VCT were separated from other cell types by negative immunoselection with a monoclonal antibody W6/32 (Dako, High Wycombe, UK) that recognises epitopes common to human leucocyte antigen (HLA) class I antigens (Lata et al. 1992). Initially, cells were incubated with 20% (v/v) rat serum in a pH 7.4 buffer comprising 50 mM PBS, 0.5% (w/v) BSA and 2 mM EDTA for 20 min at 4 °C with constant shaking. Cells were then washed in buffer and incubated for 1 h at room temperature with mouse anti-HLA class I antigen (clone W6/32) at a concentration of approximately 1 μg per 106 cells in a total volume of 0.5 ml buffer.
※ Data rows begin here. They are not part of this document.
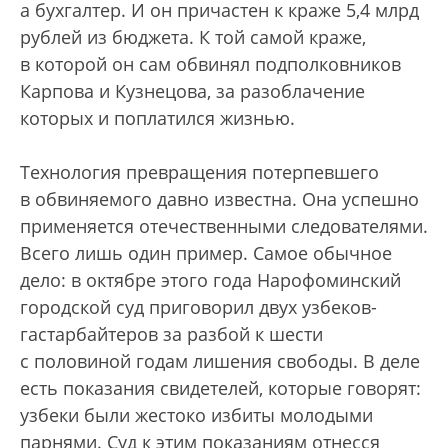
а бухгалтер. И он причастен к краже 5,4 млрд
рублей из бюджета. К той самой краже,
в которой он сам обвинял подполковников
Карпова и Кузнецова, за разоблачение
которых и поплатился жизнью.
Технология превращения потерпевшего
в обвиняемого давно известна. Она успешно
применяется отечественными следователями.
Всего лишь один пример. Самое обычное
дело: в октябре этого года Нарофоминский
городской суд приговорил двух узбеков-
гастарбайтеров за разбой к шести
с половиной годам лишения свободы. В деле
есть показания свидетелей, которые говорят:
узбеки были жестоко избиты молодыми
парнями. Суд к этим показаниям отнесся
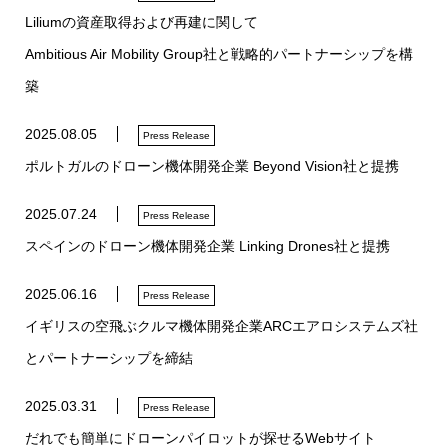
Liliumの資産取得および再建に関して
Ambitious Air Mobility Group社と戦略的パートナーシップを構
築
2025.08.05
Press Release
ポルトガルのドローン機体開発企業 Beyond Vision社と提携
2025.07.24
Press Release
スペインのドローン機体開発企業 Linking Drones社と提携
2025.06.16
Press Release
イギリスの空飛ぶクルマ機体開発企業ARCエアロシステムズ社
とパートナーシップを締結
2025.03.31
Press Release
だれでも簡単にドローンパイロットが探せるWebサイト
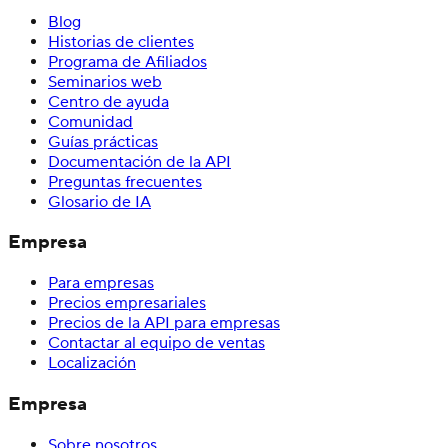
Blog
Historias de clientes
Programa de Afiliados
Seminarios web
Centro de ayuda
Comunidad
Guías prácticas
Documentación de la API
Preguntas frecuentes
Glosario de IA
Empresa
Para empresas
Precios empresariales
Precios de la API para empresas
Contactar al equipo de ventas
Localización
Empresa
Sobre nosotros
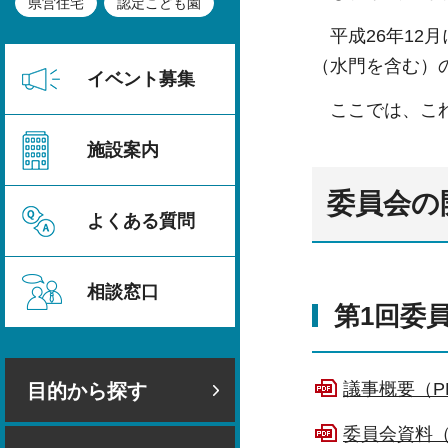
県営住宅
認定こども園
平成26年12
（水門を含む）
イベント募集
ここでは、これ
施設案内
委員会の
よくある質問
相談窓口
第1回委員
議事概要（PD
目的から探す
委員会資料（P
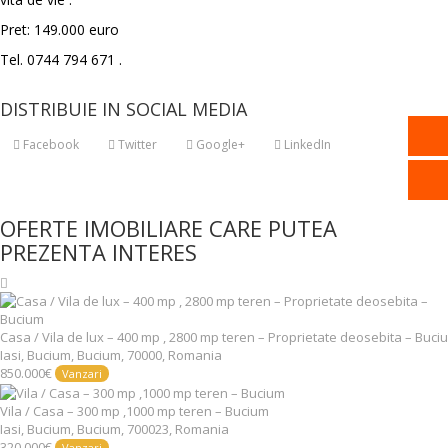
Pret: 149.000 euro
Tel. 0744 794 671 .
DISTRIBUIE IN SOCIAL MEDIA
Facebook
Twitter
Google+
LinkedIn
OFERTE IMOBILIARE CARE PUTEA
PREZENTA INTERES
Casa / Vila de lux – 400 mp , 2800 mp teren – Proprietate deosebita – Buci
Iasi, Bucium, Bucium, 70000, Romania
850.000€
Vanzari
Vila / Casa – 300 mp ,1000 mp teren – Bucium
Iasi, Bucium, Bucium, 700023, Romania
320.000€
Vanzari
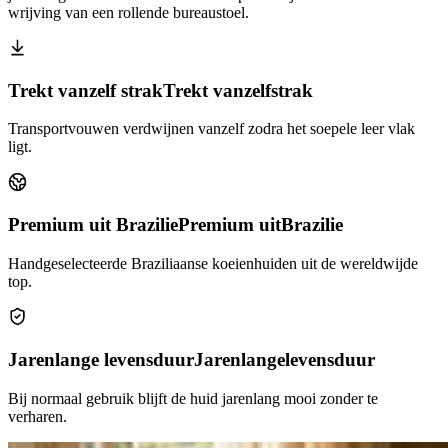
wrijving van een rollende bureaustoel.
Trekt vanzelf strak
Trekt vanzelf
strak
Transportvouwen verdwijnen vanzelf zodra het soepele leer vlak
ligt.
Premium uit Brazilie
Premium uit
Brazilie
Handgeselecteerde Braziliaanse koeienhuiden uit de wereldwijde
top.
Jarenlange levensduur
Jarenlange
levensduur
Bij normaal gebruik blijft de huid jarenlang mooi zonder te
verharen.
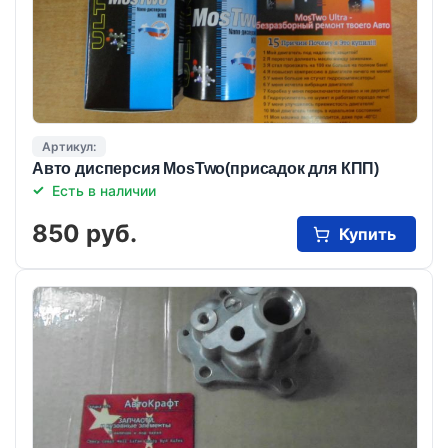
Артикул:
Авто дисперсия MosTwo(присадок для КПП)
Есть в наличии
850 руб.
Купить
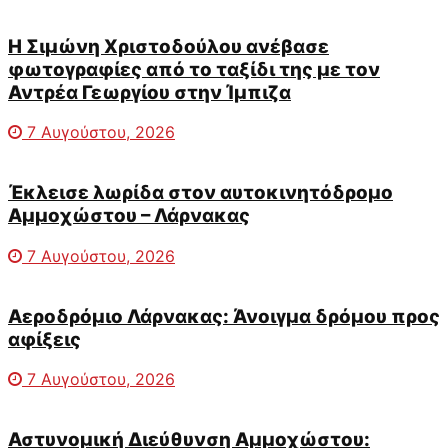
Η Σιμώνη Χριστοδούλου ανέβασε
φωτογραφίες από το ταξίδι της με τον
Αντρέα Γεωργίου στην Ίμπιζα
7 Αυγούστου, 2026
Έκλεισε λωρίδα στον αυτοκινητόδρομο
Αμμοχώστου – Λάρνακας
7 Αυγούστου, 2026
Αεροδρόμιο Λάρνακας: Άνοιγμα δρόμου προς
αφίξεις
7 Αυγούστου, 2026
Αστυνομική Διεύθυνση Αμμοχώστου:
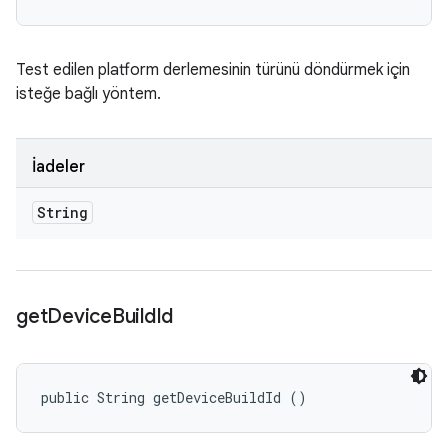
Test edilen platform derlemesinin türünü döndürmek için
isteğe bağlı yöntem.
İadeler
String
get
Device
Build
Id
public String getDeviceBuildId ()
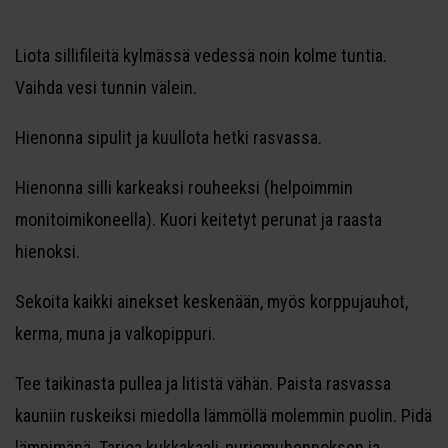
Liota sillifileitä kylmässä vedessä noin kolme tuntia.
Vaihda vesi tunnin välein.
Hienonna sipulit ja kuullota hetki rasvassa.
Hienonna silli karkeaksi rouheeksi (helpoimmin
monitoimikoneella). Kuori keitetyt perunat ja raasta
hienoksi.
Sekoita kaikki ainekset keskenään, myös korppujauhot,
kerma, muna ja valkopippuri.
Tee taikinasta pullea ja litistä vähän. Paista rasvassa
kauniin ruskeiksi miedolla lämmöllä molemmin puolin. Pidä
lämpimänä. Tarjoa kukkakaali-purjomuhennoksen ja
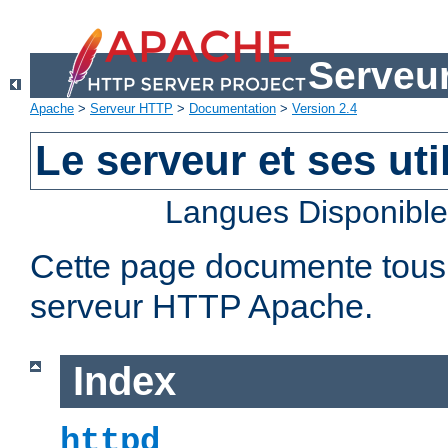
Serveu
Apache
>
Serveur HTTP
>
Documentation
>
Version 2.4
Le serveur et ses util
Langues Disponibl
Cette page documente tous le
serveur HTTP Apache.
Index
httpd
After further washing the cells were incubated with 10% (v/v) rat anti-mouse IgG magnetic microbeads (Miltenyi Biotec, Bisley, UK) for 30 min at room temperature. The cell suspension was then passed through a magnetic separation column and cells not expressing HLA class 1 antigens were eluted with 15 ml buffer. After further washing cells were plated out into 96-well plates (approximately 20 000 cells/well) in RPMI containing 2 mM l-glutamine, penicillin (100 IU/ml) and streptomycin (100 μg/ml) supplemented with 10% FCS in an atmosphere containing 5% CO2.
Immunostaining
The purity of the primary VCT was assessed by immunostaining. Cells in suspension were centrifuged onto glass slides at 500 r.p.m. for 3.5 min at room temperature in a Cytospin centrifuge and then stained for the presence of a specific trophoblast cell cytoskeletal marker cytokeratin 7 (Haigh et al. 1999) and for vimentin, a marker of stromal cells, using an avidin–biotin complex (ABC) detection system (Vector Laboratories, Burlingame, CA, USA). Cells were fixed in acetone:methanol (1:1) for 5 min and incubated for 30 min with a 10% hydrogen peroxide solution (in methanol) for 30 min to quench any endogenous peroxidase activity. After washing with PBS cells were incubated for 20 min with normal goat serum (1 in 67 dilution). Cells were washed twice with PBS and then incubated with a monoclonal antibody (50 μl, 1 in 25 dilution) to cytokeratin 7 or vimentin (Dako) for 1 h. Cytokeratin 7 or vimentin positive cells were visualised by further incubations with biotinylated goat anti-mouse IgG, HRP-labelled ABC and diaminobenzidine according to manufacturers’ instructions. Cells were then lightly counterstained with Ehrlich’s Haematoxylin (Merck, Poole, UK).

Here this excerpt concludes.